Work task:
Below are the records; copy out every line that holds the word "FIESTAS".

[Stored records]

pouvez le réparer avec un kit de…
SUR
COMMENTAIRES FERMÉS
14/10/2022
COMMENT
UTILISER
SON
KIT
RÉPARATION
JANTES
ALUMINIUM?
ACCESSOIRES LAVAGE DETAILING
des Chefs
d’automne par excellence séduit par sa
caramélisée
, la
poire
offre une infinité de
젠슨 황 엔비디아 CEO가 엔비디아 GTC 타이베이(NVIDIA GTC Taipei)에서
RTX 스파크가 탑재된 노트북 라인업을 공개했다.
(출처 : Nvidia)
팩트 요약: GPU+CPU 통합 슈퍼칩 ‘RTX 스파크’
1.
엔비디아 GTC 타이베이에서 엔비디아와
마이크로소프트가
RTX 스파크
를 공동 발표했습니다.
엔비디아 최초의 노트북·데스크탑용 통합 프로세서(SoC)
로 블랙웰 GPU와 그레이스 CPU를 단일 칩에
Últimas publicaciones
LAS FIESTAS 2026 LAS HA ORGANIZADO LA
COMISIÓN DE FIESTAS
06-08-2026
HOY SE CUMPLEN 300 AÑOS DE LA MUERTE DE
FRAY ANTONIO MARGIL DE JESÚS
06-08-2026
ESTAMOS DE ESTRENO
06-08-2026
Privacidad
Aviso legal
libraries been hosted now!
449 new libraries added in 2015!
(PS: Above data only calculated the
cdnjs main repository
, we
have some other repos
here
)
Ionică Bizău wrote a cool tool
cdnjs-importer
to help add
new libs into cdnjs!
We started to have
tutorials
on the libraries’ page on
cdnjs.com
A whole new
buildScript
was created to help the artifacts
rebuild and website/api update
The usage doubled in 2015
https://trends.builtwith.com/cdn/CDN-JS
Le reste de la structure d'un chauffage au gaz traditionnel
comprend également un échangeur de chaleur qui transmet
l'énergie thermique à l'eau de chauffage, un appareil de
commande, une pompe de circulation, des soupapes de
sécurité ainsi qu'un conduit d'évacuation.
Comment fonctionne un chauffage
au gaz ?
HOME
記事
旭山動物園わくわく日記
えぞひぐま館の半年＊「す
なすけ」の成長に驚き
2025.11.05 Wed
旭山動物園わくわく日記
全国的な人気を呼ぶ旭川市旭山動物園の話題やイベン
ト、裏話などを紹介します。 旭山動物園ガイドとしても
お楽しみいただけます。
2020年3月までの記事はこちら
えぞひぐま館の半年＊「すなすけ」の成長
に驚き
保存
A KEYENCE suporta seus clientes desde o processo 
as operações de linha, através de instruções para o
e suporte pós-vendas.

Answer:
LAS FIESTAS 2026 LAS HA ORGANIZADO LA
COMISIÓN DE FIESTAS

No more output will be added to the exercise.